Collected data
⁂

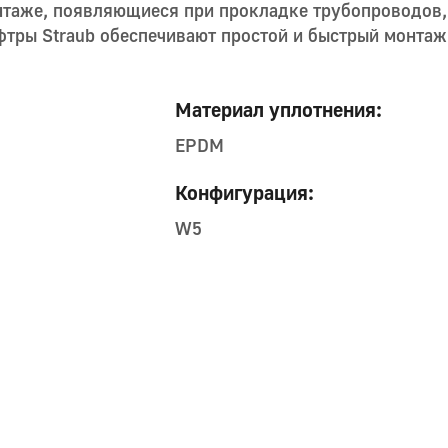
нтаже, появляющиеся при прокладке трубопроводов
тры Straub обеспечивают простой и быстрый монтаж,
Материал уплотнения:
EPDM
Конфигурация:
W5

⁂

WORK TO COMPLETE.
From the entries above, write out every line without a single change, skipping the images.

ANSWER SECTION.
нтаже, появляющиеся при прокладке трубопроводов
тры Straub обеспечивают простой и быстрый монтаж,
Материал уплотнения:
EPDM
Конфигурация:
W5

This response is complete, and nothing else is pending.